↓↓↓
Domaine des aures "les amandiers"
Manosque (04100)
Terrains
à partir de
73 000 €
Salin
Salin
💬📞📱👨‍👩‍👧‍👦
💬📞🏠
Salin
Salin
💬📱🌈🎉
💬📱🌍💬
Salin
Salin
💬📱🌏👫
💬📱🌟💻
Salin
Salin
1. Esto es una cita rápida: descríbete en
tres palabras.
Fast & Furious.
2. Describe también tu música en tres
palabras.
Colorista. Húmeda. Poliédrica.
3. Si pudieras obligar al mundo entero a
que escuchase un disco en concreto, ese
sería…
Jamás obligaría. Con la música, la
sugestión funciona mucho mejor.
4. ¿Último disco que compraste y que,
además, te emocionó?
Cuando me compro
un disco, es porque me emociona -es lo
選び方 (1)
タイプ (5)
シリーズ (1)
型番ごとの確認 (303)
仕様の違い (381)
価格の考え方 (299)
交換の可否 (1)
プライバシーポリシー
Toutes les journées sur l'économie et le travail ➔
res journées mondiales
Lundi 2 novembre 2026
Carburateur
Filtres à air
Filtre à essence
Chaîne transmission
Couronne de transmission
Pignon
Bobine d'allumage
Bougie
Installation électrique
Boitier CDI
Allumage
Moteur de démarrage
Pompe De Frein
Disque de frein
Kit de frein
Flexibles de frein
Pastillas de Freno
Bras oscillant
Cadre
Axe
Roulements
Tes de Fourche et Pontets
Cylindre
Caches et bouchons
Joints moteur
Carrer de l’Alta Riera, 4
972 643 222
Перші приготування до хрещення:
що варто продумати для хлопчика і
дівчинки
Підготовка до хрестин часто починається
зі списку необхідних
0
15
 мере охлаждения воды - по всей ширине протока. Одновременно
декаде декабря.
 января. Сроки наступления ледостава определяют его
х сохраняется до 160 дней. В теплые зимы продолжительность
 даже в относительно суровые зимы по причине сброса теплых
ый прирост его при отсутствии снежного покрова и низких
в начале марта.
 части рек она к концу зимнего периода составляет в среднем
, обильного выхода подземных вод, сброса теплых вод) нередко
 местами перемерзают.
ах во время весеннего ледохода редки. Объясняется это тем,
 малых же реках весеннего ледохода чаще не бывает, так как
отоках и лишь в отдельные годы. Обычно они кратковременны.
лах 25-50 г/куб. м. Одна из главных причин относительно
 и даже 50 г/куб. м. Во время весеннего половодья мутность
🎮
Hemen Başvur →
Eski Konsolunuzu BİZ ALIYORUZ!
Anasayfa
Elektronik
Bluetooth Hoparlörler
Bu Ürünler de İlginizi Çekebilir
↑↑↑
(What you need to do):
Copy each entry above exactly, leaving nothing out.

(Solution for this exercise):
Domaine des aures "les amandiers"
Manosque (04100)
Terrains
à partir de
73 000 €
Salin
Salin
💬📞📱👨‍👩‍👧‍👦
💬📞🏠
Salin
Salin
💬📱🌈🎉
💬📱🌍💬
Salin
Salin
💬📱🌏👫
💬📱🌟💻
Salin
Salin
1. Esto es una cita rápida: descríbete en
tres palabras.
Fast & Furious.
2. Describe también tu música en tres
palabras.
Colorista. Húmeda. Poliédrica.
3. Si pudieras obligar al mundo entero a
que escuchase un disco en concreto, ese
sería…
Jamás obligaría. Con la música, la
sugestión funciona mucho mejor.
4. ¿Último disco que compraste y que,
además, te emocionó?
Cuando me compro
un disco, es porque me emociona -es lo
選び方 (1)
タイプ (5)
シリーズ (1)
型番ごとの確認 (303)
仕様の違い (381)
価格の考え方 (299)
交換の可否 (1)
プライバシーポリシー
Toutes les journées sur l'économie et le travail ➔
res journées mondiales
Lundi 2 novembre 2026
Carburateur
Filtres à air
Filtre à essence
Chaîne transmission
Couronne de transmission
Pignon
Bobine d'allumage
Bougie
Installation électrique
Boitier CDI
Allumage
Moteur de démarrage
Pompe De Frein
Disque de frein
Kit de frein
Flexibles de frein
Pastillas de Freno
Bras oscillant
Cadre
Axe
Roulements
Tes de Fourche et Pontets
Cylindre
Caches et bouchons
Joints moteur
Carrer de l’Alta Riera, 4
972 643 222
Перші приготування до хрещення:
що варто продумати для хлопчика і
дівчинки
Підготовка до хрестин часто починається
зі списку необхідних
0
15
 мере охлаждения воды - по всей ширине протока. Одновременно
декаде декабря.
 января. Сроки наступления ледостава определяют его
х сохраняется до 160 дней. В теплые зимы продолжительность
 даже в относительно суровые зимы по причине сброса теплых
ый прирост его при отсутствии снежного покрова и низких
в начале марта.
 части рек она к концу зимнего периода составляет в среднем
, обильного выхода подземных вод, сброса теплых вод) нередко
 местами перемерзают.
ах во время весеннего ледохода редки. Объясняется это тем,
 малых же реках весеннего ледохода чаще не бывает, так как
отоках и лишь в отдельные годы. Обычно они кратковременны.
лах 25-50 г/куб. м. Одна из главных причин относительно
 и даже 50 г/куб. м. Во время весеннего половодья мутность
🎮
Hemen Başvur →
Eski Konsolunuzu BİZ ALIYORUZ!
Anasayfa
Elektronik
Bluetooth Hoparlörler
Bu Ürünler de İlginizi Çekebilir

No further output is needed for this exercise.